CHANGCHUB
Cultivating Buddha Mind

Saturday, May 02, 2009

emptiness of mind

The mind is not truly existent. Nothing is truly existent -- all phenomena are empty -- but as Tulku Urgyen Rinpoché points out, the mind is a special kind of phenomenon, empty in a different way (Buddha Nowhere Else, Quintessential Dzogchen p. 165).

Phenomena such as material objects, like tables and bodies, and phenomena such as mental objects, like thoughts and ideas, are empty in the sense of impermanence: they arise as a relative conglomeration of other phenomena, and then they pass. For a time there is an appearing substance that we name and grasp at, a thing we call "table" or "idea", before the thing metamorphoses into something else. The truth of phenomenal emptiness is that there is no period during which change is not taking place. Objects are either in the process of arising or in the process of passing away. Angela once told me that we can not in good faith call a table a "table", but should use nothing but verbs, calling it "tabling". Phenomena are just that unstable.

Mind, which I intend to mean not the objects of mind but the subject or that which does the thinking, is not like that; mind is no-thing. The emptiness of the mind is not in its impermanence but in its no-thing-ness. As much as we can observe the arising and passing away of a thought, and as much as we can know of the arising and passing away of seemingly stable mountains or planets, we can not say the same for the mind. There is no substance whatsoever, not even temporarily appearing, that we call "mind".

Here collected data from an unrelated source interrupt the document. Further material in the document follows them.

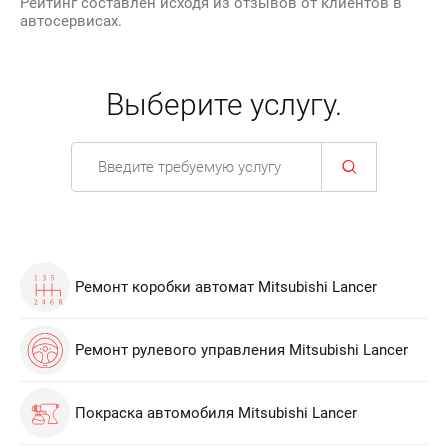
Рейтинг составлен исходя из отзывов от клиентов в
автосервисах.
Выберите услугу.
Ремонт коробки автомат Mitsubishi Lancer
Ремонт рулевого управления Mitsubishi Lancer
Покраска автомобиля Mitsubishi Lancer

Is the mind then permanent? In a sense, it is permanent. It is, as I have been posting about lately, primordially pure and not dependent on causes and conditions. It is and has always been since beginningless time clear and brilliant, cognizant and aware, untainted by any samsaric arisings, indestructible: "Its original nature is the dharmakaya of all buddhas" (Tulku Urgyen Rinpoché, p. 165). But I don't think we can really say it is permanent, since it doesn't truly exist. Relatively speaking, we do assume or infer that the mind exists, and upon analysis, we can see it as primordially pure, but on an absolute level there is nothing to be found, nothing of which permanence can be an aspect.